A fake Syrian passport left at the scene of the attack by one of the attackers was all that was needed. A moment of common sense reflection should have suggested that this was a mere ploy to stigmatize innocent refugees who had escaped the grasp of ISIL. The attacker certainly wouldn’t need it where he was going. Moments after the passport emerged, experts and academics took to the media telling us that it would have been uncharacteristic and inefficient for ISIL to smuggle its own through the refugee channels rather than activate an agent already abroad, because as we learned from the Paris attackers, many members of ISIL hold Western passports. Not that this reasoning would have any bearing on those eager to justify their hatred. A fake passport. Almost childish in its simplicity.

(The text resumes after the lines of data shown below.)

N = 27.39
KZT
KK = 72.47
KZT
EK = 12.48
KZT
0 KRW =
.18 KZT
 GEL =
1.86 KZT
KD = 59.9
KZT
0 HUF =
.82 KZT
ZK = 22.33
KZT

But they believed it would be enough. These murderers believed that all they needed was to provide the spark. We had prepared the kindling on the hearth. They believed that we would lay the blame at the refugees’ feet in spite of ISIL’s agenda of ethnic cleansing of Shia Muslims. They believed that our assessment of the fault would ignore the fact that 130 innocent Muslim civilians killed at the hands of ISIL in Syria and Iraq is a number that has long been deemed too small to warrant an international headline. They believed that we would be blind to the orphans, the amputees, the families and see only Muslims. That we would equate the term Muslim — the belief system of 1.6 billion people on this earth — with the term terrorist. Our fear and hatred of the “other” is so dependable that they factored it into their strategy so that, once again, innocents will be delivered into the hands of murderers.

The ease with which so many of us surrender the very ideals we purport to be fighting for is chilling. This war against ISIL is a battle for our humanity. And victory begins with self-reflection. It begins with understanding the toxicity within our society. If we fail to recognize and address the hatred and the bigotry within that allows us to become the tools of our worst enemies, we are, in fact, executing our intended role in their operation.

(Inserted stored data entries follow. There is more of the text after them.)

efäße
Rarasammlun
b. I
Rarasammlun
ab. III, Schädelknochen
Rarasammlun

For this one of many reasons, we must open our hearts and our doors to these innocent victims. If we become the slaves of our own reactions, mindlessly firing no matter at whom we direct our scourge, abandoning our humanity, equating the murderers with those they have murdered, then we have become foot soldiers in their holy war and there remains no battle left to fight. We lose this war by allowing the cancer of this hatred to expand until those values we seek to protect become unrecognizable. Until we become unrecognizable.

I listen to the vitriol spouted at Muslims. I read headlines telling me that my fellow citizens have been attacked in our streets, that mosques have been burned. And I find myself on the St. Louis in 1939. I imagine myself holding my seasick shaking child, revoking the promises of a merciful new land, telling her that perhaps this world is not meant for the innocent. I imagine how I would pray to my God for mercy as Canadian authorities redirect us to the Nazi ovens.

One day, when my child will ask me why the Jews were turned away and sent to their deaths, as I asked my own mother, how will I be prepared to answer? How will I ever again utter the words, “Never Again,” if I do not help today?